• **What the task asks**
State only how many lines in the listing contain the string "label".
(Records to process)
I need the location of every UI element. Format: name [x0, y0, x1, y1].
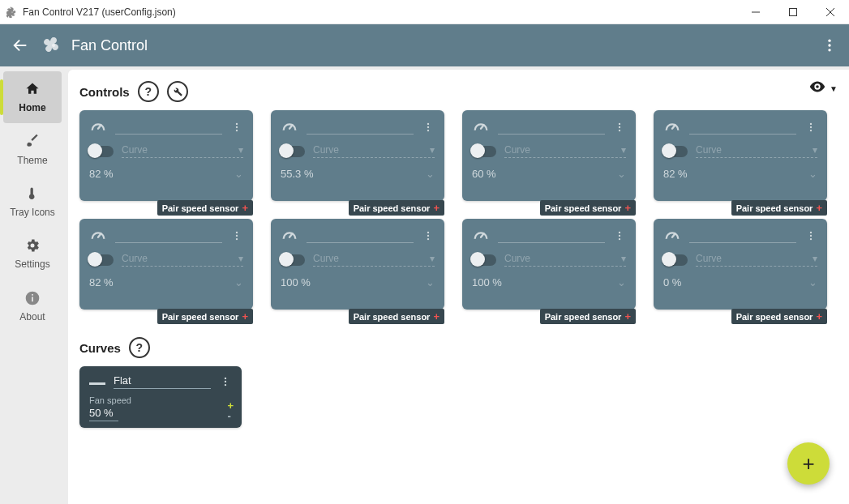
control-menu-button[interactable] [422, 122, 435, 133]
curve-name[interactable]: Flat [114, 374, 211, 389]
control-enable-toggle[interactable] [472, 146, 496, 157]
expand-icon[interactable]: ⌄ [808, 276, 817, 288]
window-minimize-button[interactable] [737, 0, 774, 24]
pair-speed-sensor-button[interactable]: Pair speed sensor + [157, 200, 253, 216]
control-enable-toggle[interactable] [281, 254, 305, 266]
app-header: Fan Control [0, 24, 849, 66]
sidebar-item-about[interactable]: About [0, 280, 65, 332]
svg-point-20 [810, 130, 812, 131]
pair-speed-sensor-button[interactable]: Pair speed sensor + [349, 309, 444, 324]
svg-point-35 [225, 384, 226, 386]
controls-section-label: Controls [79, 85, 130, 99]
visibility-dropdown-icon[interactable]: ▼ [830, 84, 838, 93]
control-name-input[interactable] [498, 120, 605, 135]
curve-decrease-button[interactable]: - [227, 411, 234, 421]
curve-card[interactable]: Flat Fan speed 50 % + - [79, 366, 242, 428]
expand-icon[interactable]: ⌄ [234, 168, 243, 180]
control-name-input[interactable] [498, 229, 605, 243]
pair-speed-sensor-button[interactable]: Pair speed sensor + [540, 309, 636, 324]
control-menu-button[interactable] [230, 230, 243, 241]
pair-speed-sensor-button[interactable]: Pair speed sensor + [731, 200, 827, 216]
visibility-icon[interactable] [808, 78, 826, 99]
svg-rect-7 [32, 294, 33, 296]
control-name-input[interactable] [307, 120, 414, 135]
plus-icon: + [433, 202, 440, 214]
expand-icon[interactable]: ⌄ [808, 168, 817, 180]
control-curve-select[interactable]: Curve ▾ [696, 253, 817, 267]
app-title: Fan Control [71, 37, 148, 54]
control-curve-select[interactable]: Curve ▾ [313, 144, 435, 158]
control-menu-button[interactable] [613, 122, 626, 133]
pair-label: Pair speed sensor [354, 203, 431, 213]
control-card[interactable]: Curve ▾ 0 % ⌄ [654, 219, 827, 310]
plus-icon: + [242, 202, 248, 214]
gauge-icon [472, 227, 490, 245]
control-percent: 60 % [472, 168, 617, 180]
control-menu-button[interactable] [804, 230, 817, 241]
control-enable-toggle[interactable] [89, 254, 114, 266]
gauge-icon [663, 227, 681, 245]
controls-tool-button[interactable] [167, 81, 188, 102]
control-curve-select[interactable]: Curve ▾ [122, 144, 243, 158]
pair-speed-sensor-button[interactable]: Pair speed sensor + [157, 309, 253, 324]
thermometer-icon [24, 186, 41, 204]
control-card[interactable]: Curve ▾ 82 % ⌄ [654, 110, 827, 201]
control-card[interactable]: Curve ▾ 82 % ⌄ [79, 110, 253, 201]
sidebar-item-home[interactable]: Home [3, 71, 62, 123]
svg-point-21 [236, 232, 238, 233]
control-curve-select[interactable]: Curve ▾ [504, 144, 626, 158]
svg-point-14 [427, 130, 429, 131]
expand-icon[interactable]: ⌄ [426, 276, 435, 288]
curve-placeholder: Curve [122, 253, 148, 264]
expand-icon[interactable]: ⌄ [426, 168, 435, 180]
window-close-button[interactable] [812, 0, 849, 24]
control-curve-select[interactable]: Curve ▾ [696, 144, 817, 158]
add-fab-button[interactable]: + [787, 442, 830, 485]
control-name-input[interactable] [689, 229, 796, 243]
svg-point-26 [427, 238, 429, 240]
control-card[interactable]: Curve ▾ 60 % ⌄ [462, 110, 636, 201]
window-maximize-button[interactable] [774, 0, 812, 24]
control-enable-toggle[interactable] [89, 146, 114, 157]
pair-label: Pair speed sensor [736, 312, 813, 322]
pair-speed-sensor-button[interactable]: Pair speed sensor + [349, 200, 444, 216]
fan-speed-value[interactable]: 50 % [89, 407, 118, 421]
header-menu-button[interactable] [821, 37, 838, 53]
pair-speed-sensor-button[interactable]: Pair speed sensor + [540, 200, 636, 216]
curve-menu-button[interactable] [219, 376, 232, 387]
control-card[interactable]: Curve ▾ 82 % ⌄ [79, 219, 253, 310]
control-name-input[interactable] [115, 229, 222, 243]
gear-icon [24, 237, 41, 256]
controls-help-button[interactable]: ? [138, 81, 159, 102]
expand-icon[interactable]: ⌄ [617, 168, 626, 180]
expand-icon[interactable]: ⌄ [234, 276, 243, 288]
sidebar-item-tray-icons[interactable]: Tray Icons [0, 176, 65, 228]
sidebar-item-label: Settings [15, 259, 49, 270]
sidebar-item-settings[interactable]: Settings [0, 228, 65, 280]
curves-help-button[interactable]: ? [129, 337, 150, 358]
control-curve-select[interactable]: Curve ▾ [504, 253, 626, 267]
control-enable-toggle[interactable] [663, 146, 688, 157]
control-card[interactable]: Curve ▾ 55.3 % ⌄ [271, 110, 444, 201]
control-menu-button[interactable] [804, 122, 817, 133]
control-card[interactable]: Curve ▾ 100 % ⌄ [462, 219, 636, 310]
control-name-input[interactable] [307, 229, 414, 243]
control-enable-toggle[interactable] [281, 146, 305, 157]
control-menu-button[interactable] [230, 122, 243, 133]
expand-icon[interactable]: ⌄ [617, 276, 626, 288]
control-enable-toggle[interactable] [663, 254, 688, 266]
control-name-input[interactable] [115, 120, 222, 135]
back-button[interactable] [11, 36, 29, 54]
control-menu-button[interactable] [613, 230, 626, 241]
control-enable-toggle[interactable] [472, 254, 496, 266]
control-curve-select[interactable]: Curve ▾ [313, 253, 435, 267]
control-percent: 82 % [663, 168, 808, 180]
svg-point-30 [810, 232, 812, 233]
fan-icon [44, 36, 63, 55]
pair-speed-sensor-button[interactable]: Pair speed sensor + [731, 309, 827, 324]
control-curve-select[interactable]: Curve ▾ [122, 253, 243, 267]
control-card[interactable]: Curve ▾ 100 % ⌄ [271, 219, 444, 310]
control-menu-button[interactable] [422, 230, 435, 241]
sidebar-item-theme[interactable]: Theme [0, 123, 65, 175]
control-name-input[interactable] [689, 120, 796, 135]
(End Records to process)
• **Written response**
4